Ethan laughed, the sound softening his face. "We will find out. But I can promise you this: I will keep trying."
He kept trying. Sometimes it was awkward — he didn't always know how to love me without making everything around us shift into gold and blinding obligation. But he learned. I clung to my independence. I insisted on nights alone. I insisted on working. He insisted on my safety. We found a balance like a seesaw that never tipped fully in one direction.
Months later I stood in the renovated house that once belonged to my parents. It smelled of lemon and new paint, and the portraits of those smiling faces were placed back where they had been. People came with slow, careful hands to apologize. Some were sincere; others wanted to be fit into a new order. I listened and gave small nods.
"Ethan arranged it," I told one cousin when she asked.
"You deserve it," she said. "You handled it well."
I nodded. I had not felt like I had handled anything particularly well. I had been lucky, and brave, and sometimes cowardly. I had made a life out of small things. But I had also taken hold of what had been stolen, piece by piece.
At times, when the city had learned to accept the new balance, I would walk and Ethan would watch me the way a man watches the one bright thing he is allowed to keep. Once — and only once — he surprised me in the night and said, "You know, you were always more than an heir. You were a person who made her own luck."
"I made mistakes," I said.
"So did I," he answered. "But we fixed it."
We did not end with a perfect promise. We ended with a key that only we held. I kept my family business. I kept my apartment. I kept my stubborn heart, and with Ethan at my side, I learned how to wield the world's sharp things without blood on my palms.
Once, walking back from a small dinner where we had argued about nothing at all, I stopped on the sidewalk and pulled from my bag a tiny paperback I had loved as a child. I let Ethan read a passage aloud in a voice that made the words feel like the home he had promised.

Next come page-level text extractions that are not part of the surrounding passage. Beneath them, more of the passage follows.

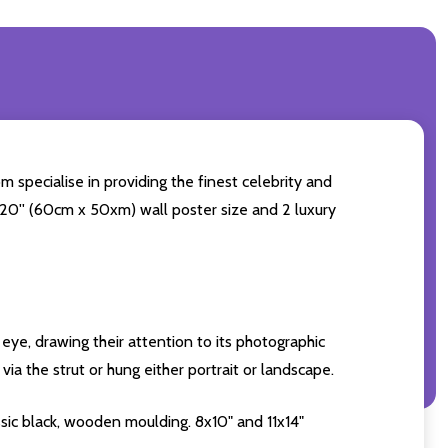
m specialise in providing the finest celebrity and
4x20'' (60cm x 50xm) wall poster size and 2 luxury
eye, drawing their attention to its photographic
ia the strut or hung either portrait or landscape.
sic black, wooden moulding. 8x10" and 11x14"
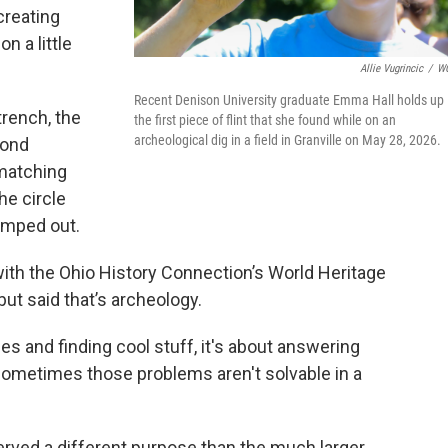
creating
n a little
Allie Vugrincic
/
W
Recent Denison University graduate Emma Hall holds up
trench, the
the first piece of flint that she found while on an
archeological dig in a field in Granville on May 28, 2026.
cond
matching
e circle
umped out.
ith the Ohio History Connection’s World Heritage
but said that’s archeology.
les and finding cool stuff, it's about answering
ometimes those problems aren't solvable in a
erved a different purpose than the much larger,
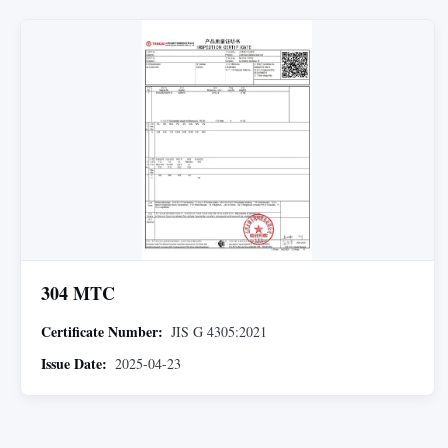
304 MTC
Certificate Number:
JIS G 4305:2021
Issue Date:
2025-04-23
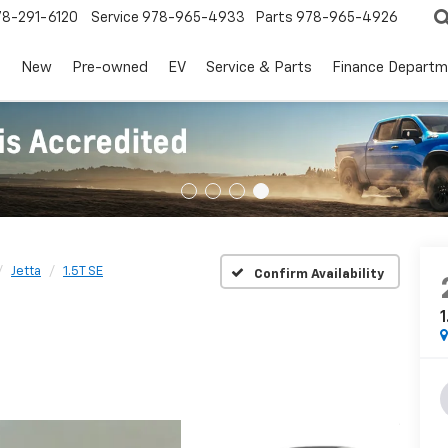
78-291-6120
Service
978-965-4933
Parts
978-965-4926
s
New
Pre-owned
EV
Service & Parts
Finance Departm
Jetta
1.5T SE
Confirm Availability
1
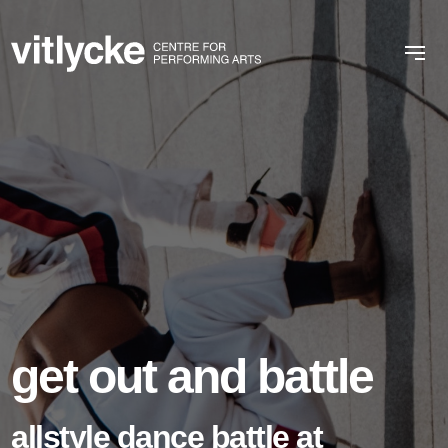
get out and battle
allstyle dance battle at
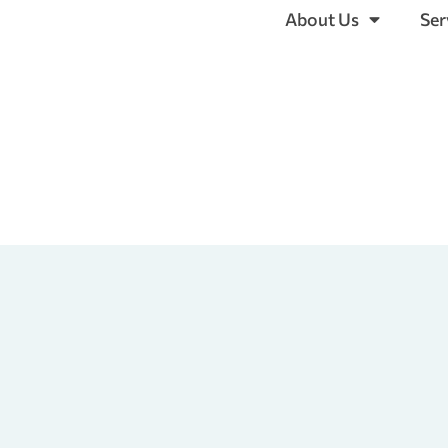
About Us
Ser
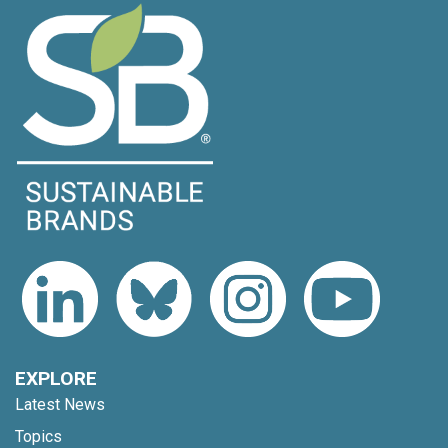
EXPLORE
Latest News
Topics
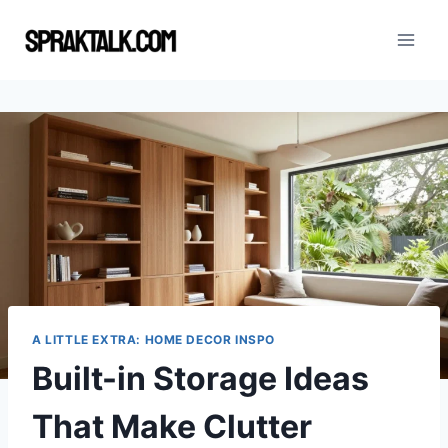
Skip
to
content
A LITTLE EXTRA: HOME DECOR INSPO
Built-in Storage Ideas
That Make Clutter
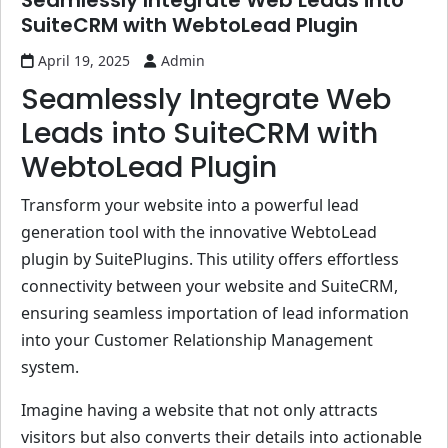
Seamlessly Integrate Web Leads into
SuiteCRM with WebtoLead Plugin
April 19, 2025
Admin
Seamlessly Integrate Web
Leads into SuiteCRM with
WebtoLead Plugin
Transform your website into a powerful lead
generation tool with the innovative WebtoLead
plugin by SuitePlugins. This utility offers effortless
connectivity between your website and SuiteCRM,
ensuring seamless importation of lead information
into your Customer Relationship Management
system.
Imagine having a website that not only attracts
visitors but also converts their details into actionable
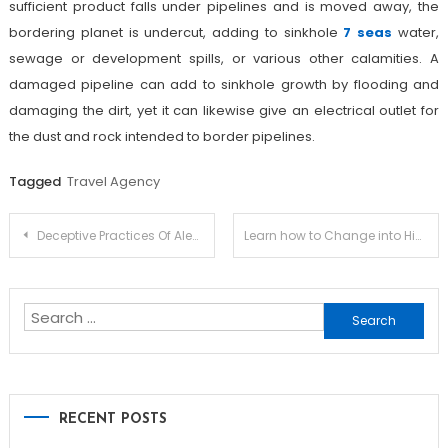
sufficient product falls under pipelines and is moved away, the
bordering planet is undercut, adding to sinkhole
7 seas
water,
sewage or development spills, or various other calamities. A
damaged pipeline can add to sinkhole growth by flooding and
damaging the dirt, yet it can likewise give an electrical outlet for
the dust and rock intended to border pipelines.
Tagged
Travel Agency
Post
Deceptive Practices Of Alevel Chinese Tutors in Hong Kong
Learn how to Change into Higher With Alternate Retirement Plans
navigation
Search
for:
RECENT POSTS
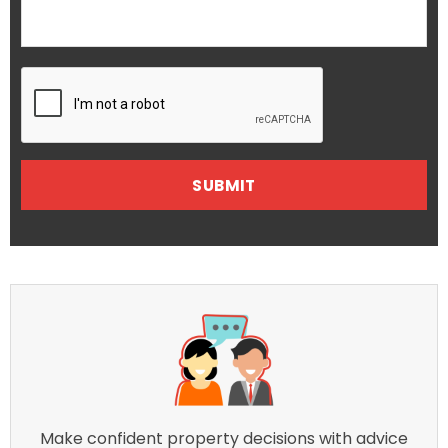
Make confident property decisions with advice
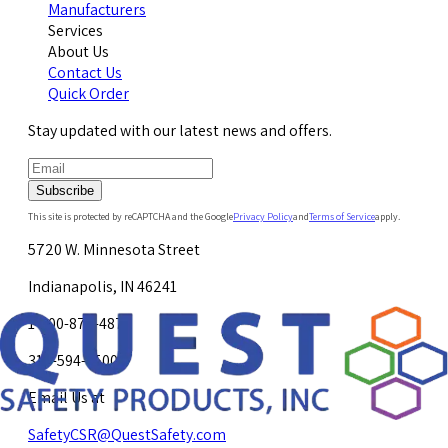
Manufacturers
Services
About Us
Contact Us
Quick Order
Stay updated with our latest news and offers.
Subscribe
This site is protected by reCAPTCHA and the Google
Privacy Policy
and
Terms of Service
apply.
5720 W. Minnesota Street
Indianapolis, IN 46241
1-800-878-4872
317-594-4500
Email Us at
SafetyCSR@QuestSafety.com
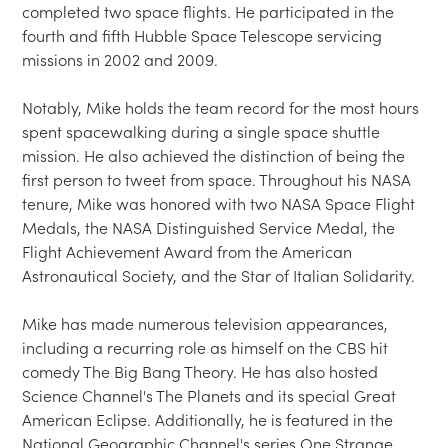
completed two space flights. He participated in the 
fourth and fifth Hubble Space Telescope servicing 
missions in 2002 and 2009.

Notably, Mike holds the team record for the most hours 
spent spacewalking during a single space shuttle 
mission. He also achieved the distinction of being the 
first person to tweet from space. Throughout his NASA 
tenure, Mike was honored with two NASA Space Flight 
Medals, the NASA Distinguished Service Medal, the 
Flight Achievement Award from the American 
Astronautical Society, and the Star of Italian Solidarity.

Mike has made numerous television appearances, 
including a recurring role as himself on the CBS hit 
comedy The Big Bang Theory. He has also hosted 
Science Channel's The Planets and its special Great 
American Eclipse. Additionally, he is featured in the 
National Geographic Channel's series One Strange 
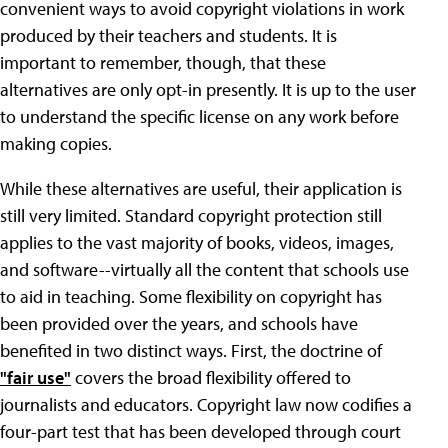
convenient ways to avoid copyright violations in work
produced by their teachers and students. It is
important to remember, though, that these
alternatives are only opt-in presently. It is up to the user
to understand the specific license on any work before
making copies.
While these alternatives are useful, their application is
still very limited. Standard copyright protection still
applies to the vast majority of books, videos, images,
and software--virtually all the content that schools use
to aid in teaching. Some flexibility on copyright has
been provided over the years, and schools have
benefited in two distinct ways. First, the doctrine of
"fair use"
covers the broad flexibility offered to
journalists and educators. Copyright law now codifies a
four-part test that has been developed through court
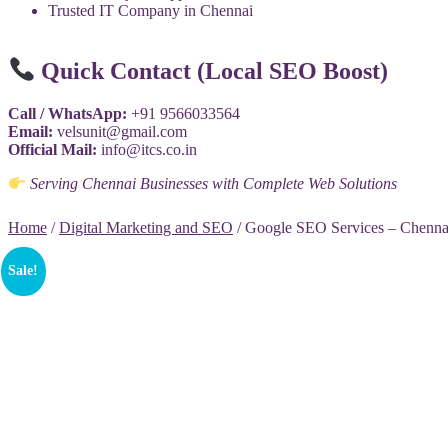
Trusted IT Company in Chennai
Quick Contact (Local SEO Boost)
Call / WhatsApp:
+91 9566033564
Email:
velsunit@gmail.com
Official Mail:
info@itcs.co.in
Serving Chennai Businesses with Complete Web Solutions
Home
/
Digital Marketing and SEO
/ Google SEO Services – Chenna
Sale!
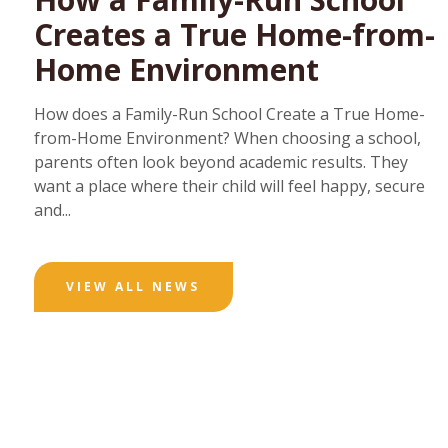
Creates a True Home-from-
Home Environment
How does a Family-Run School Create a True Home-
from-Home Environment? When choosing a school,
parents often look beyond academic results. They
want a place where their child will feel happy, secure
and...
VIEW ALL NEWS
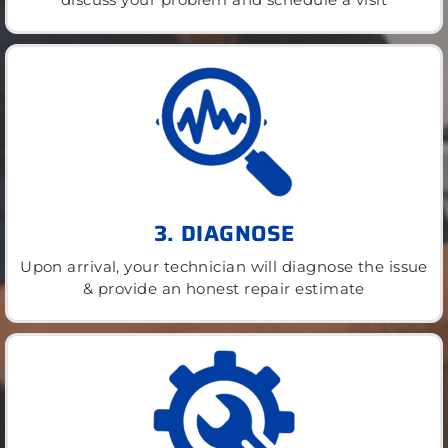
3. DIAGNOSE
Upon arrival, your technician will diagnose the issue
& provide an honest repair estimate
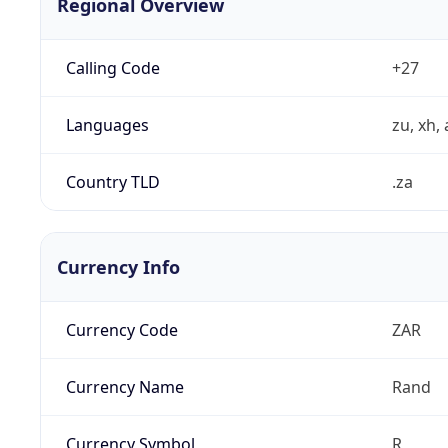
Regional Overview
Calling Code
+27
Languages
zu, xh, 
Country TLD
.za
Currency Info
Currency Code
ZAR
Currency Name
Rand
Currency Symbol
R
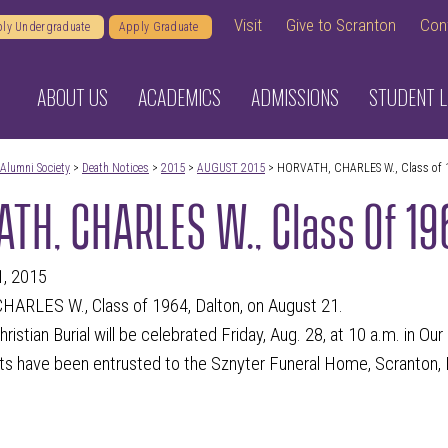
Visit
Give to Scranton
Con
ly Undergraduate
Apply Graduate
ABOUT US
ACADEMICS
ADMISSIONS
STUDENT L
Alumni Society
>
Death Notices
>
2015
>
AUGUST 2015
> HORVATH, CHARLES W., Class of 
TH, CHARLES W., Class Of 1
1, 2015
ARLES W., Class of 1964, Dalton, on August 21.
ristian Burial will be celebrated Friday, Aug. 28, at 10 a.m. in Ou
s have been entrusted to the Sznyter Funeral Home, Scranton, 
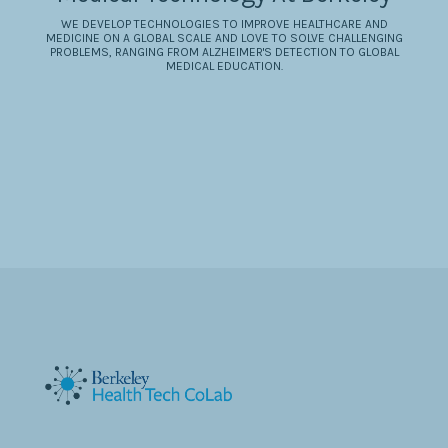
WE DEVELOP TECHNOLOGIES TO IMPROVE HEALTHCARE AND
MEDICINE ON A GLOBAL SCALE AND LOVE TO SOLVE CHALLENGING
PROBLEMS, RANGING FROM ALZHEIMER'S DETECTION TO GLOBAL
MEDICAL EDUCATION.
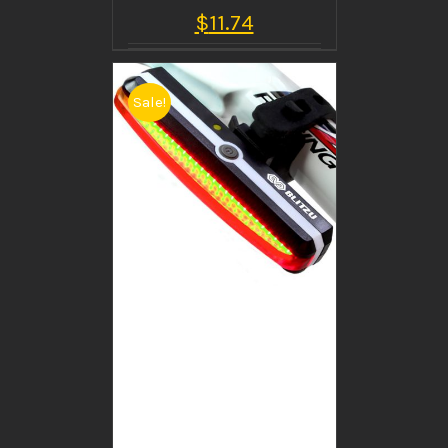
$
11.74
Sale!
BUY PRODUCT
/
DETAILS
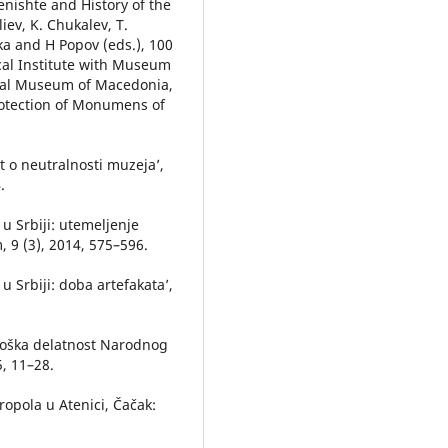
enishte and History of the
liev, K. Chukalev, T.
ka and H Popov (eds.), 100
ical Institute with Museum
cal Museum of Macedonia,
rotection of Monumens of
it o neutralnosti muzeja’,
.
 u Srbiji: utemeljenje
 9 (3), 2014, 575–596.
 u Srbiji: doba artefakata’,
.
eološka delatnost Narodnog
, 11–28.
ropola u Atenici, Čačak:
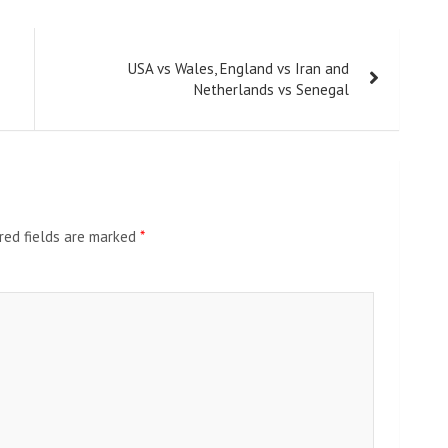
USA vs Wales, England vs Iran and
Netherlands vs Senegal
red fields are marked
*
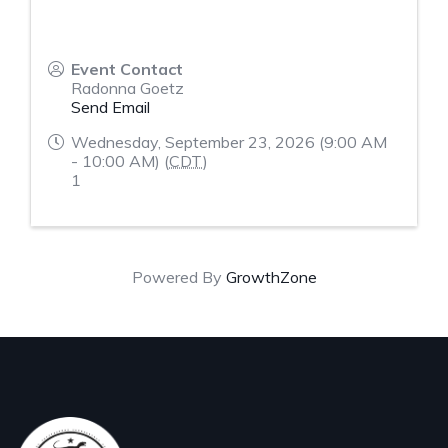
Event Contact
Radonna Goetz
Send Email
Wednesday, September 23, 2026 (9:00 AM
- 10:00 AM) (
CDT
)
1
Powered By
GrowthZone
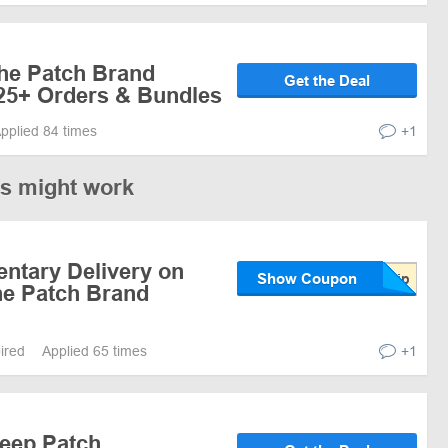
the Patch Brand
Get the Deal
$25+ Orders & Bundles
pplied 84 times
+1
es might work
ntary Delivery on
Show Coupon
e Patch Brand
pired
Applied 65 times
+1
leep Patch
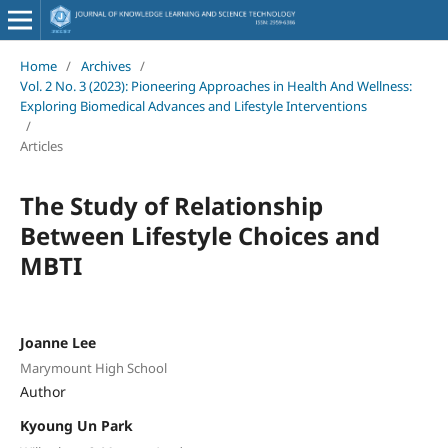
Home
/
Archives
/
Vol. 2 No. 3 (2023): Pioneering Approaches in Health And Wellness:
Exploring Biomedical Advances and Lifestyle Interventions
/
Articles
The Study of Relationship
Between Lifestyle Choices and
MBTI
Joanne Lee
Marymount High School
Author
Kyoung Un Park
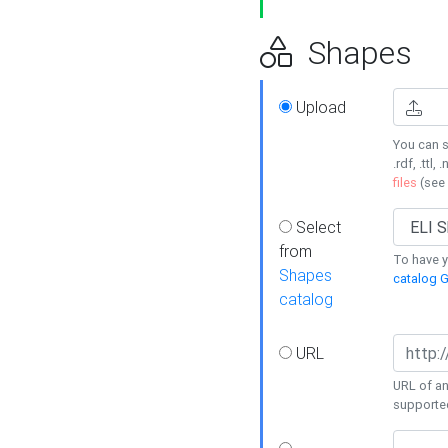
Shapes
Upload
You can s
.rdf, .ttl, 
files
(see
Select
from
To have y
Shapes
catalog G
catalog
URL
URL of an
supporte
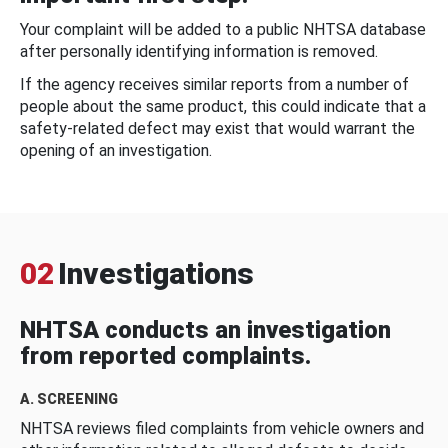
Your complaint will be added to a public NHTSA database
after personally identifying information is removed.
If the agency receives similar reports from a number of
people about the same product, this could indicate that a
safety-related defect may exist that would warrant the
opening of an investigation.
02
Investigations
NHTSA conducts an investigation
from reported complaints.
A. SCREENING
NHTSA reviews filed complaints from vehicle owners and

"Sometimes," he said, closing the book, "we hold what keeps us warm. Not everything that's warm is good, and not everything that's good keeps you warm. But we can choose."
"Do you still look for that girl from the hospital?" I asked because sometimes I needed to know the shape of his memory.
He kissed the corner of my forehead and hummed, "Every day."
I laughed, because I had been a child in a hospital once, and because he had found me among graves and debts and a small room, and had carried me so that I could stand.
When we passed old crossroads where a night had almost become everything else, I did not run. I walked straight through the memory like a room with glass windows. The past was where it belonged: visible, barred, and made reasonable.
In the end, the house was not the thing that mattered most. It never had been. It was the place we could anchor the new days. It was the place where the porridge steam smelled like the morning my father taught me patience.
Now, when someone asked what happened to Mae, I said simply: she learned what happens to people who break others for sport. When someone asked what happened to Carmine or Brody, I said: wrong deeds have costs.
And when someone asked what I wanted next, I said: "To keep my hands clean. To keep my head. To keep the people I love."
Ethan squeezed my hand and said, "We will keep all of that. And if the world gets too loud, I'll quiet it."
I smiled. "Promise?"
"Promise," he said.
We did not say "Always." We said a promise that smelled like porridge and desk lamps and the quiet click of a pen closing a contract. It was specific. It was ours.
And as the city breathed around us, as news cycles moved on and new storms arrived for other people, I learned to be careful with my heart, but not afraid to give it. It was, as it turns out, a better way to keep what mattered.